In answer to a couple of emails I recently received:


The answer depends, in part, on whether you’re asking an intellectual question or an existential question.

Are you asking about the theology of sin? Anthony Hoekema has several chapters on this topic in his book Created in God’s Image.

Likewise, Tom Schreiner discusses the subject extensively (see index and table of contents in his book on Paul, Apostle of God’s Glory in Christ.

And, from a more pastoral perspective, there is the first chapter of J. C. Ryle’s book on Holiness.

Or are you asking an existential question in terms of how you internalize the theology of sin?

Because, in this life, our knowledge of God, while pervasive, is somewhat oblique, the idea of sinning against God tends to be a bit abstract. Something we may grasp at a cerebral level, but not identify with at an emotional level.

It also depends on our persona experience with sin. Some converts to the faith have a strong sense of the power of sin because they were once enslaved to destructive, compulsive-behaviors

Likewise, some converts to the faith have a strong sense of the guilt of sin because they have gravely wronged people very dear to them.

However, even if that is not your experience, human beings have been endowed with a capacity to imaginatively empathize with the situation of others. This is why we find fiction so appealing, whether in film, TV, or literature. So it’s possible to analogize from the experience of others to sinning against God.

Imagine if your dad was a hopeless alcoholic. You would certainly appreciate the power of sin, even if you yourself were not a hard drinker.

Imagine, further, if you were raised by your big brother.
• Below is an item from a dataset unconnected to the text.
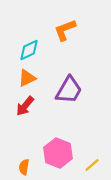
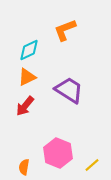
orange triangle: moved 1 px up
purple trapezoid: rotated 88 degrees counterclockwise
Your father was too drunk too much of the time to be a father. So your brother had to take up the slack. He became your guide and guardian.

And suppose, despite everything your older brother had done for you, there came a day when you betrayed him. Suppose you were using drugs. They were in your possession.
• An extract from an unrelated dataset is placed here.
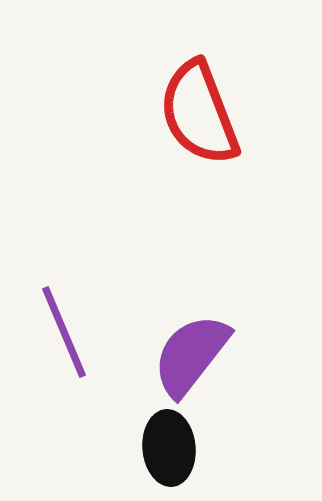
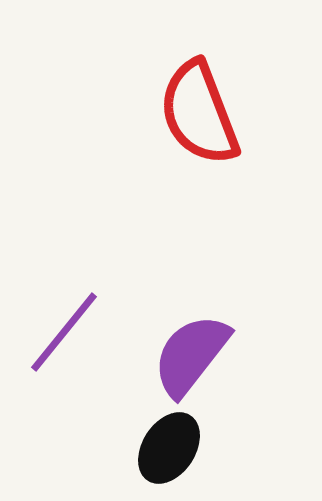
purple line: rotated 62 degrees clockwise
black ellipse: rotated 38 degrees clockwise
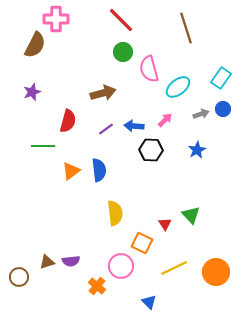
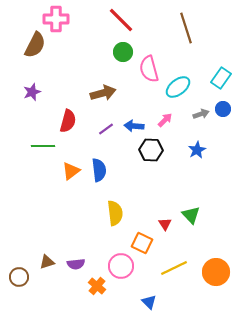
purple semicircle: moved 5 px right, 3 px down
While you and your brother were driving, suppose you were stopped by the police. Maybe for some minor traffic infraction. Or maybe at a random checkpoint to catch drunk drivers.

In your fear and panic, you plant the drugs on your brother. So he is the one who's arrested, charged, convicted, and imprisoned instead of you.

Or, to vary the illustration, say you had a falling out with your supplier. As a result, there’s a drive by shooting in which you survive, but your brother is killed. And all because of you. Because of your illicit habit.

Imagine the guilt you would feel! Then consider how much more we owe to God than we do to any human mentor or parent.

That should help to give you and me a sense of sin’s ingratitude and gravitas.


There's no firm answer to this question, and one reason is that it's not necessarily the right question to ask.

1. As you know, idolatry has a very specific meaning in Scripture. It's tied up with polytheism.

Preachers often use idolatry as a metaphor. There's nothing necessarily wrong with this generic application, but it's a mistake to read the application back into a passage like Ps 16, as if that's what the Bible is talking about.

2. Another problem with the speaker's position is that it's feelings-oriented. How do you feel about God in relation to "worldly" things?

But, of course, we have little direct control over our feelings. And there's no way to quantify our feelings. How much is too much? How much is too little?

It confronts the Christian with an impossible task.

3. There are many different ways to experience God in this life. Through nature and natural, common grace goods. Through the Bible and other means of grace, like prayer, hymnody, Christian fellowship.

But these are all indirect. In this life we don't get to know Jesus the way the disciples got to know Jesus.

By contrast, we can get to know other people directly (friends, family members).

It's unnatural to suppose that we can feel the same way about a person we've never but, but only read about, than we can about a person we can actually see and hear, hug, live with, or do things with. That's just the way that human nature is wired.

I'd add that God has also be present in the people he's given to us. The people he's brought into our lives.

Some people are emblems of his grace. Embodiments of grace.

4. Instead of trying to focus on our feelings, which is an effect of something else, we should focus on the cause. We should cultivate a spirit of thankfulness. Thank God throughout the day for the many blessings he brings our way. That's one way of finding God's presence in our lives. Even keep a spiritual diary or daily journal, since we tend to forget from one day to the next the many, sometimes unexpected, ways we've been blessed.

And we should apply ourselves to the means of grace, like prayer, Bible-reading, hymnody, devotional reading, Christian fellowship.

And we should also enjoy the good things of life. That's a way of thanking God.

Gratitude doesn't exist in a vacuum. One needs to cultivate a life-experience that gives us reason to be grateful.

That also helps to tide us over during the dry seasons in the walk of faith.